Great client advisors have both depth and breadth, and Leonardo da Vinci was an example of a consummate deep generalist who was constantly learning new things. An illegitimate child who grew up in a small town in Tuscany, Leonardo had virtually no formal education. When he was brought to Florence and apprenticed at age 15, he knew nothing of Latin and probably could barely read. Although he lacked education, Leonardo rarely failed to master whatever discipline or task he set himself to.
While Leonardo was highly trained as a master artist, he branched out into many other disciplines. He constantly went to the source for his learning, studying the ripples in a pond with the same intensity he had for subjects of his paintings. He took nothing for granted, and constantly questioned why things were done a certain way, whether it was the traditional technique of applying paint to a canvas or the accepted way of swaddling newborn infants. When he painted the famous Last Supper, he completely broke with convention, and instead of placing Judas off to the side without a halo (the custom among Renaissance painters), he placed him close to Christ and on the right, differentiating him with nuances of expression and shadow.

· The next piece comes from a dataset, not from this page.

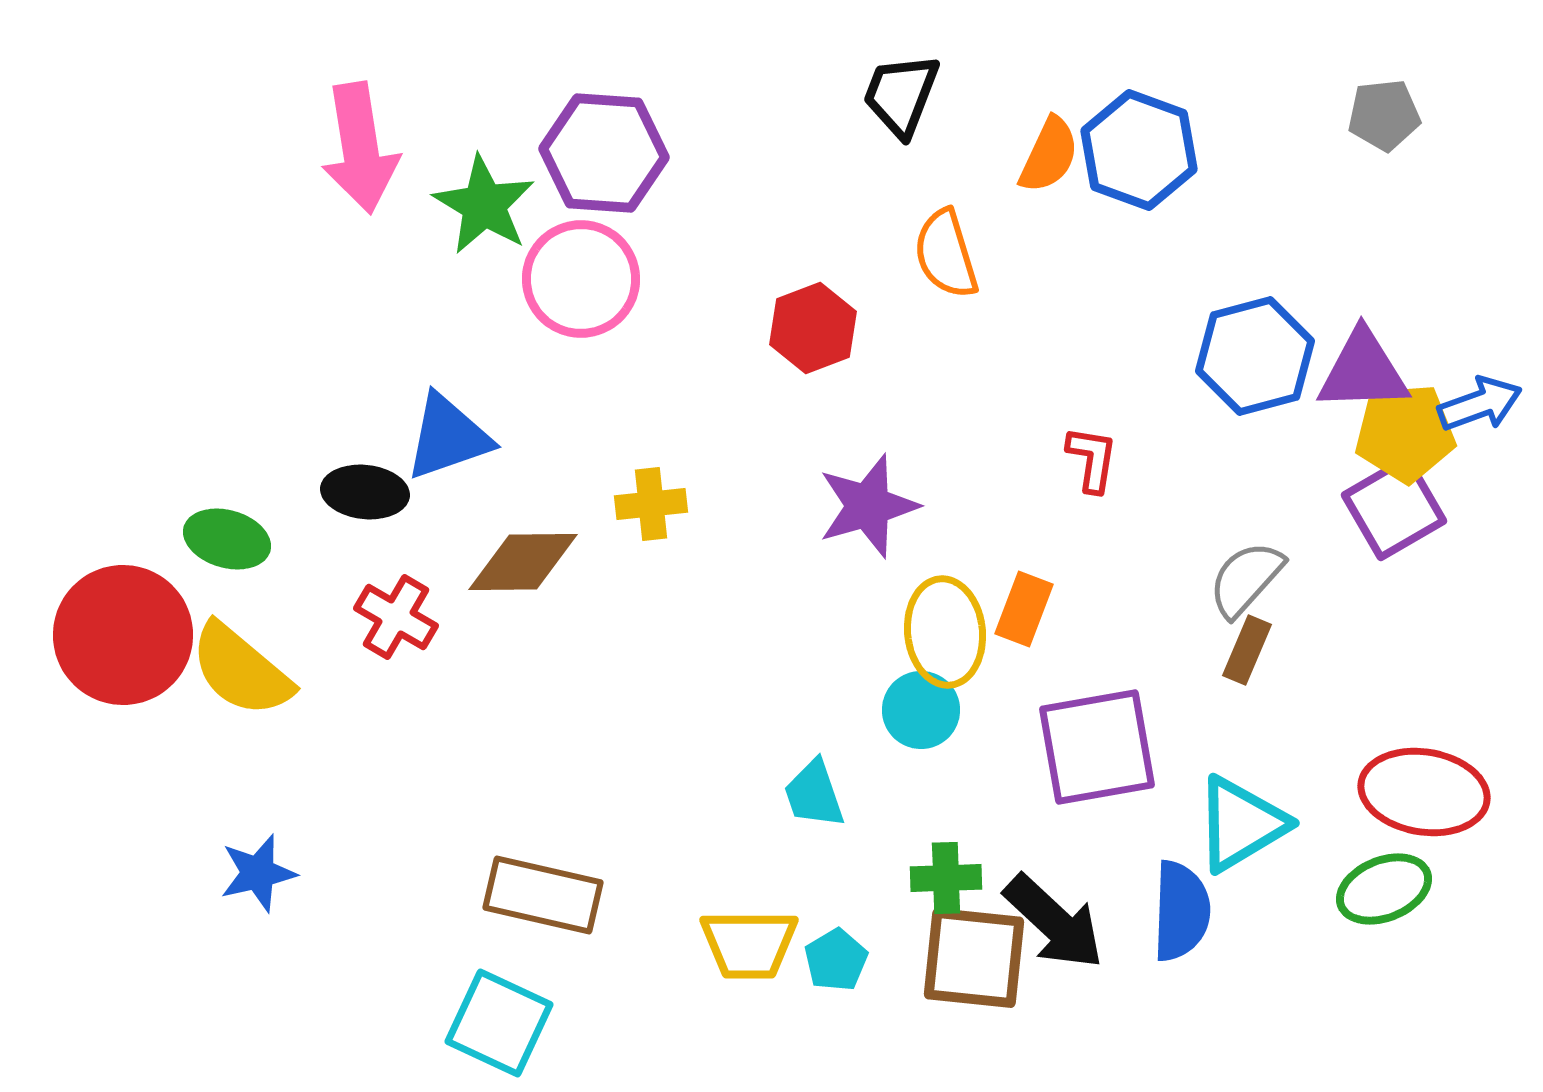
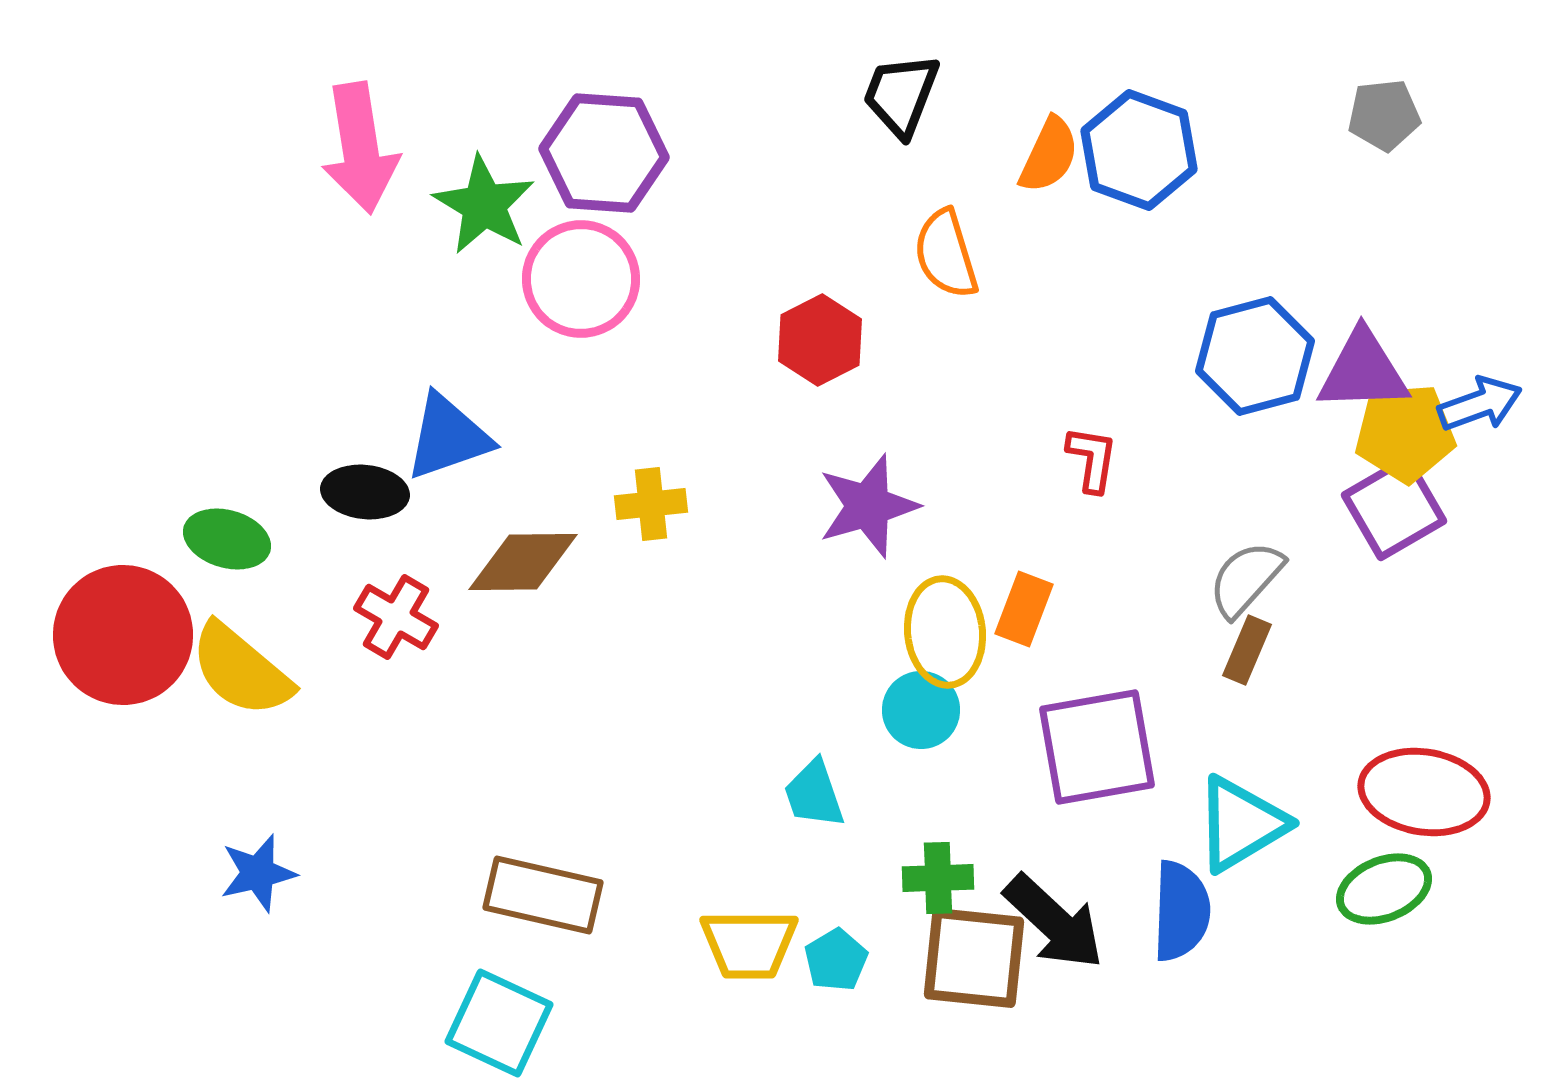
red hexagon at (813, 328): moved 7 px right, 12 px down; rotated 6 degrees counterclockwise
green cross at (946, 878): moved 8 px left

At his death, he had become one of the most accomplished artists in history. He had designed hundreds of inventions, including a water-powered alarm clock, a parachute and a helicopter – all of them well before their time. Moreover, he created anatomical studies that were unequaled for nearly three hundred years. Leonardo was simply fascinated by everything around him, writing, “The desire to know is natural to good men.
Leonardo da Vinci passed away nearly 500 years ago, but he’s still an inspirational role model for twenty-first century learners.
What are you doing, this year, to deepen and broaden your skills?